Collected data =
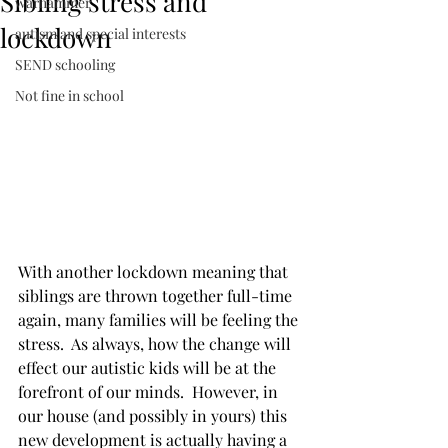
Sibling stress and
warhammer
lockdown
autism and special interests
SEND schooling
Not fine in school
With another lockdown meaning that 
siblings are thrown together full-time 
again, many families will be feeling the 
stress.  As always, how the change will 
effect our autistic kids will be at the 
forefront of our minds.  However, in 
our house (and possibly in yours) this 
new development is actually having a 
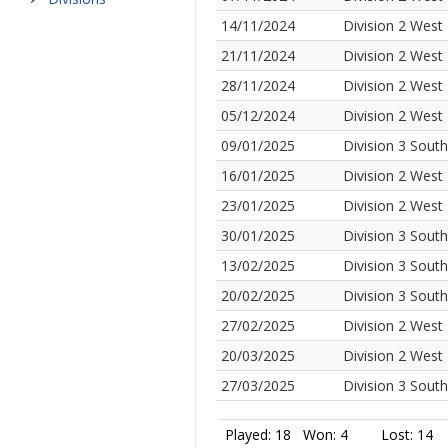
14/11/2024
Division 2 West
21/11/2024
Division 2 West
28/11/2024
Division 2 West
05/12/2024
Division 2 West
09/01/2025
Division 3 Sout
16/01/2025
Division 2 West
23/01/2025
Division 2 West
30/01/2025
Division 3 Sout
13/02/2025
Division 3 Sout
20/02/2025
Division 3 Sout
27/02/2025
Division 2 West
20/03/2025
Division 2 West
27/03/2025
Division 3 Sout
Played: 18
Won: 4
Lost: 14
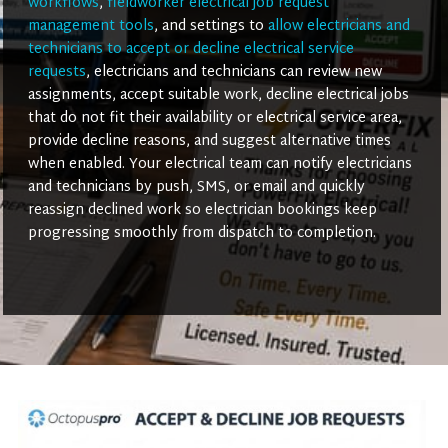
workflows
,
fieldworker electrical job request
management tools
, and settings to
allow electricians and
technicians to accept or decline electrical service
requests
, electricians and technicians can review new
assignments, accept suitable work, decline electrical jobs
that do not fit their availability or electrical service area,
provide decline reasons, and suggest alternative times
when enabled. Your electrical team can notify electricians
and technicians by push, SMS, or email and quickly
reassign declined work so electrician bookings keep
progressing smoothly from dispatch to completion.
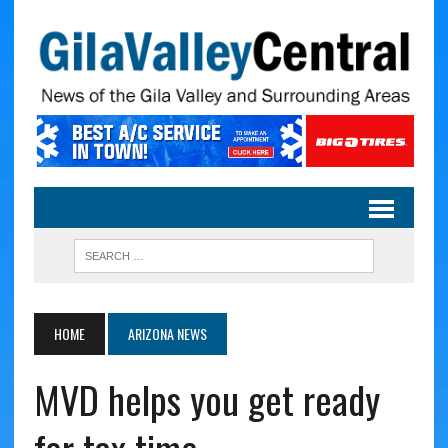
HOME
ARIZONA NEWS
MVD helps you get ready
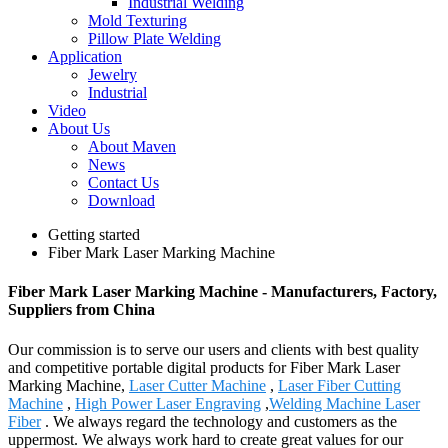
Industrial Welding
Mold Texturing
Pillow Plate Welding
Application
Jewelry
Industrial
Video
About Us
About Maven
News
Contact Us
Download
Getting started
Fiber Mark Laser Marking Machine
Fiber Mark Laser Marking Machine - Manufacturers, Factory,
Suppliers from China
Our commission is to serve our users and clients with best quality
and competitive portable digital products for Fiber Mark Laser
Marking Machine,
Laser Cutter Machine
,
Laser Fiber Cutting
Machine
,
High Power Laser Engraving
,
Welding Machine Laser
Fiber
. We always regard the technology and customers as the
uppermost. We always work hard to create great values for our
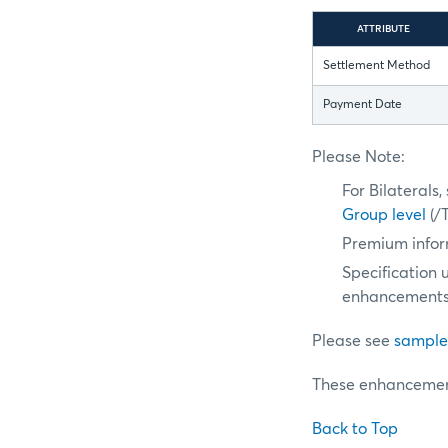
ATTRIBUTE
Settlement Method
Payment Date
Please Note:
For Bilaterals
Group level
(/
Premium infor
Specification 
enhancements
Please see
sample
These enhancement
Back to Top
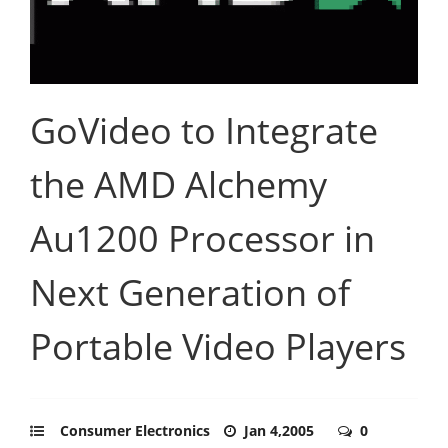
GoVideo to Integrate
the AMD Alchemy
Au1200 Processor in
Next Generation of
Portable Video Players
Consumer Electronics
Jan 4,2005
0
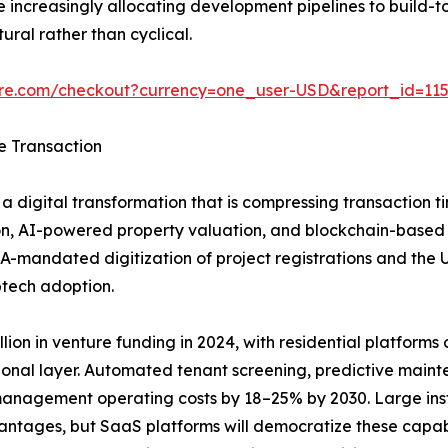
increasingly allocating development pipelines to build-to
ural rather than cyclical.
ure.com/checkout?currency=one_user-USD&report_id=11
e Transaction
a digital transformation that is compressing transaction t
n, AI-powered property valuation, and blockchain-based tit
A-mandated digitization of project registrations and the
ptech adoption.
ion in venture funding in 2024, with residential platforms ca
ional layer. Automated tenant screening, predictive main
anagement operating costs by 18–25% by 2030. Large insti
vantages, but SaaS platforms will democratize these capab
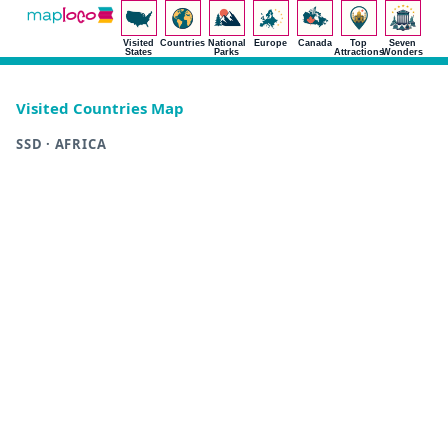
Visited
Countries
National
Europe
Canada
Top
Seven
States
Parks
Attractions
Wonders
Visited Countries Map
SSD · AFRICA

Goal of the exercise =
Apart from the images, please copy every line of the data exactly as written.

Solution for this exercise =
Sibling stress and
warhammer
lockdown
autism and special interests
SEND schooling
Not fine in school
With another lockdown meaning that 
siblings are thrown together full-time 
again, many families will be feeling the 
stress.  As always, how the change will 
effect our autistic kids will be at the 
forefront of our minds.  However, in 
our house (and possibly in yours) this 
new development is actually having a 
14/11/2024
Division 2 West
21/11/2024
Division 2 West
28/11/2024
Division 2 West
05/12/2024
Division 2 West
09/01/2025
Division 3 Sout
16/01/2025
Division 2 West
23/01/2025
Division 2 West
30/01/2025
Division 3 Sout
13/02/2025
Division 3 Sout
20/02/2025
Division 3 Sout
27/02/2025
Division 2 West
20/03/2025
Division 2 West
27/03/2025
Division 3 Sout
Played: 18
Won: 4
Lost: 14
workflows
,
fieldworker electrical job request
management tools
, and settings to
allow electricians and
technicians to accept or decline electrical service
requests
, electricians and technicians can review new
assignments, accept suitable work, decline electrical jobs
that do not fit their availability or electrical service area,
provide decline reasons, and suggest alternative times
when enabled. Your electrical team can notify electricians
and technicians by push, SMS, or email and quickly
reassign declined work so electrician bookings keep
progressing smoothly from dispatch to completion.
HOME
ARIZONA NEWS
MVD helps you get ready
Industrial Welding
Mold Texturing
Pillow Plate Welding
Application
Jewelry
Industrial
Video
About Us
About Maven
News
Contact Us
Download
Getting started
Fiber Mark Laser Marking Machine
Fiber Mark Laser Marking Machine - Manufacturers, Factory,
Suppliers from China
Our commission is to serve our users and clients with best quality
and competitive portable digital products for Fiber Mark Laser
Marking Machine,
Laser Cutter Machine
,
Laser Fiber Cutting
Machine
,
High Power Laser Engraving
,
Welding Machine Laser
Fiber
. We always regard the technology and customers as the
uppermost. We always work hard to create great values for our
ATTRIBUTE
Settlement Method
Payment Date
Please Note:
For Bilaterals
Group level
(/
Premium infor
Specification 
enhancements
Please see
sample
These enhancement
Back to Top
GoVideo to Integrate
the AMD Alchemy
Au1200 Processor in
Next Generation of
Portable Video Players
Consumer Electronics
Jan 4,2005
0
increasingly allocating development pipelines to build-to
ural rather than cyclical.
ure.com/checkout?currency=one_user-USD&report_id=11
e Transaction
a digital transformation that is compressing transaction t
n, AI-powered property valuation, and blockchain-based tit
A-mandated digitization of project registrations and the
ptech adoption.
ion in venture funding in 2024, with residential platforms ca
ional layer. Automated tenant screening, predictive main
anagement operating costs by 18–25% by 2030. Large insti
vantages, but SaaS platforms will democratize these capab
Visited
Countries
National
Europe
Canada
Top
Seven
States
Parks
Attractions
Wonders
Visited Countries Map
SSD · AFRICA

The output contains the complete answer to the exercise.